EXERCISE DIRECTIONS: Text in the records must be reproduced exactly, and pictures must be skipped.

THE DATA:

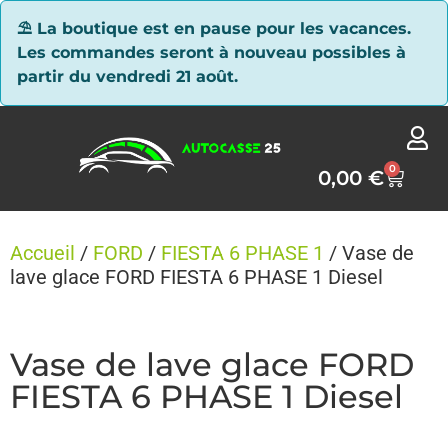
Panneau de gestion des cookies
⛱ La boutique est en pause pour les vacances.
Les commandes seront à nouveau possibles à
partir du vendredi 21 août.
0
0,00
€
Accueil
/
FORD
/
FIESTA 6 PHASE 1
/ Vase de
lave glace FORD FIESTA 6 PHASE 1 Diesel
Vase de lave glace FORD
FIESTA 6 PHASE 1 Diesel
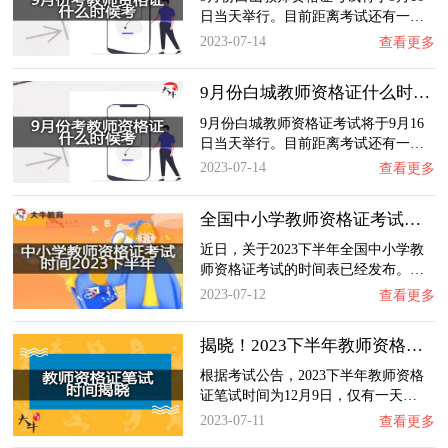
日当天举行。目前距离考试还有一…
2023-07-14
查看更多
9月份白城教师资格证什么时候考？
9月份白城教师资格证考试将于9月16
日当天举行。目前距离考试还有一…
2023-07-14
查看更多
全国中小学教师资格证考试时间2023下半年
近日，关于2023下半年全国中小学教
师资格证考试的时间表已经发布。…
2023-07-12
查看更多
揭晓！2023下半年教师资格证笔试时间最新公布…
根据考试公告，2023下半年教师资格
证笔试时间为12月9日，仅有一天…
2023-07-11
查看更多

SOLUTION TO THIS PROBLEM:
Panneau de gestion des cookies
⛱ La boutique est en pause pour les vacances.
Les commandes seront à nouveau possibles à
partir du vendredi 21 août.
0
0,00
€
Accueil
/
FORD
/
FIESTA 6 PHASE 1
/ Vase de
lave glace FORD FIESTA 6 PHASE 1 Diesel
Vase de lave glace FORD
FIESTA 6 PHASE 1 Diesel
日当天举行。目前距离考试还有一…
2023-07-14
查看更多
9月份白城教师资格证什么时候考？
9月份白城教师资格证考试将于9月16
日当天举行。目前距离考试还有一…
2023-07-14
查看更多
全国中小学教师资格证考试时间2023下半年
近日，关于2023下半年全国中小学教
师资格证考试的时间表已经发布。…
2023-07-12
查看更多
揭晓！2023下半年教师资格证笔试时间最新公布…
根据考试公告，2023下半年教师资格
证笔试时间为12月9日，仅有一天…
2023-07-11
查看更多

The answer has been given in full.